Extracted data entries:
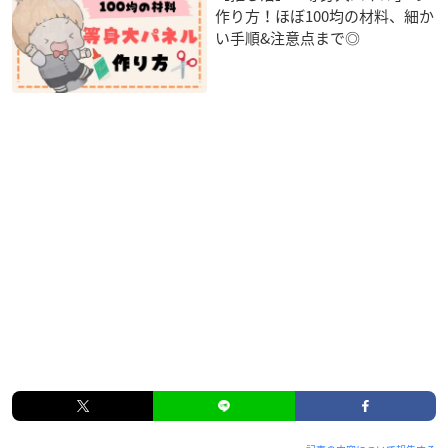
作り方！ほぼ100均の材料、細か
い手順&注意点まで◎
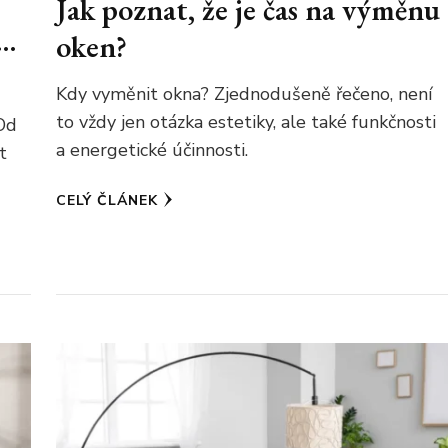
Jak poznat, že je čas na výměnu
á…
oken?
Kdy vyměnit okna? Zjednodušeně řečeno, není
to vždy jen otázka estetiky, ale také funkčnosti
Od
a energetické účinnosti.
t
CELÝ ČLÁNEK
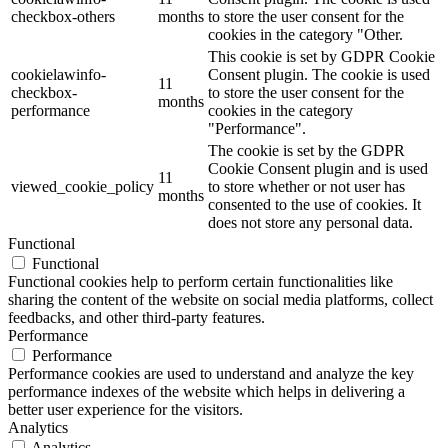
checkbox-others
months
to store the user consent for the
cookies in the category "Other.
This cookie is set by GDPR Cookie
cookielawinfo-
Consent plugin. The cookie is used
11
checkbox-
to store the user consent for the
months
performance
cookies in the category
"Performance".
The cookie is set by the GDPR
Cookie Consent plugin and is used
11
viewed_cookie_policy
to store whether or not user has
months
consented to the use of cookies. It
does not store any personal data.
Functional
Functional
Functional cookies help to perform certain functionalities like
sharing the content of the website on social media platforms, collect
feedbacks, and other third-party features.
Performance
Performance
Performance cookies are used to understand and analyze the key
performance indexes of the website which helps in delivering a
better user experience for the visitors.
Analytics
Analytics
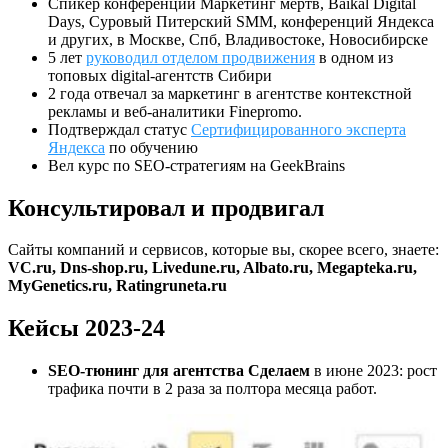
Спикер конференций Маркетинг мертв, Baikal Digital
Days, Суровый Питерский SMM, конференций Яндекса
и других, в Москве, Спб, Владивостоке, Новосибирске
5 лет
руководил отделом продвижения
в одном из
топовых digital-агентств Сибири
2 года отвечал за маркетинг в агентстве контекстной
рекламы и веб-аналитики Finepromo.
Подтверждал статус
Сертифицированного эксперта
Яндекса
по обучению
Вел курс по SEO-стратегиям на GeekBrains
Консультировал и продвигал
Сайты компаний и сервисов, которые вы, скорее всего, знаете:
VC.ru, Dns-shop.ru, Livedune.ru, Albato.ru, Megapteka.ru,
MyGenetics.ru, Ratingruneta.ru
Кейсы 2023-24
SEO-тюнинг для агентства Сделаем
в июне 2023: рост
трафика почти в 2 раза за полтора месяца работ.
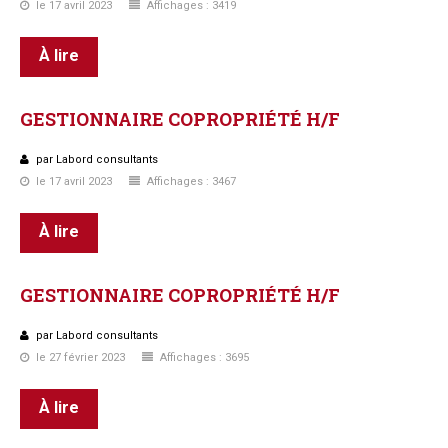
le 17 avril 2023
Affichages : 3419
À lire
GESTIONNAIRE
COPROPRIÉTÉ
H/F
par Labord consultants
le 17 avril 2023
Affichages : 3467
À lire
GESTIONNAIRE
COPROPRIÉTÉ
H/F
par Labord consultants
le 27 février 2023
Affichages : 3695
À lire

* **EXERCISE AIM**
Restate the data word for word, minus any images.

* **WORKED SOLUTION**
作り方！ほぼ100均の材料、細か
い手順&注意点まで◎
Jak poznat, že je čas na výměnu
á…
oken?
Kdy vyměnit okna? Zjednodušeně řečeno, není
to vždy jen otázka estetiky, ale také funkčnosti
Od
a energetické účinnosti.
t
CELÝ ČLÁNEK
checkbox-others
months
to store the user consent for the
cookies in the category "Other.
This cookie is set by GDPR Cookie
cookielawinfo-
Consent plugin. The cookie is used
11
checkbox-
to store the user consent for the
months
performance
cookies in the category
"Performance".
The cookie is set by the GDPR
Cookie Consent plugin and is used
11
viewed_cookie_policy
to store whether or not user has
months
consented to the use of cookies. It
does not store any personal data.
Functional
Functional
Functional cookies help to perform certain functionalities like
sharing the content of the website on social media platforms, collect
feedbacks, and other third-party features.
Performance
Performance
Performance cookies are used to understand and analyze the key
performance indexes of the website which helps in delivering a
better user experience for the visitors.
Analytics
Analytics
Спикер конференций Маркетинг мертв, Baikal Digital
Days, Суровый Питерский SMM, конференций Яндекса
и других, в Москве, Спб, Владивостоке, Новосибирске
5 лет
руководил отделом продвижения
в одном из
топовых digital-агентств Сибири
2 года отвечал за маркетинг в агентстве контекстной
рекламы и веб-аналитики Finepromo.
Подтверждал статус
Сертифицированного эксперта
Яндекса
по обучению
Вел курс по SEO-стратегиям на GeekBrains
Консультировал и продвигал
Сайты компаний и сервисов, которые вы, скорее всего, знаете:
VC.ru, Dns-shop.ru, Livedune.ru, Albato.ru, Megapteka.ru,
MyGenetics.ru, Ratingruneta.ru
Кейсы 2023-24
SEO-тюнинг для агентства Сделаем
в июне 2023: рост
трафика почти в 2 раза за полтора месяца работ.
le 17 avril 2023
Affichages : 3419
À lire
GESTIONNAIRE
COPROPRIÉTÉ
H/F
par Labord consultants
le 17 avril 2023
Affichages : 3467
À lire
GESTIONNAIRE
COPROPRIÉTÉ
H/F
par Labord consultants
le 27 février 2023
Affichages : 3695
À lire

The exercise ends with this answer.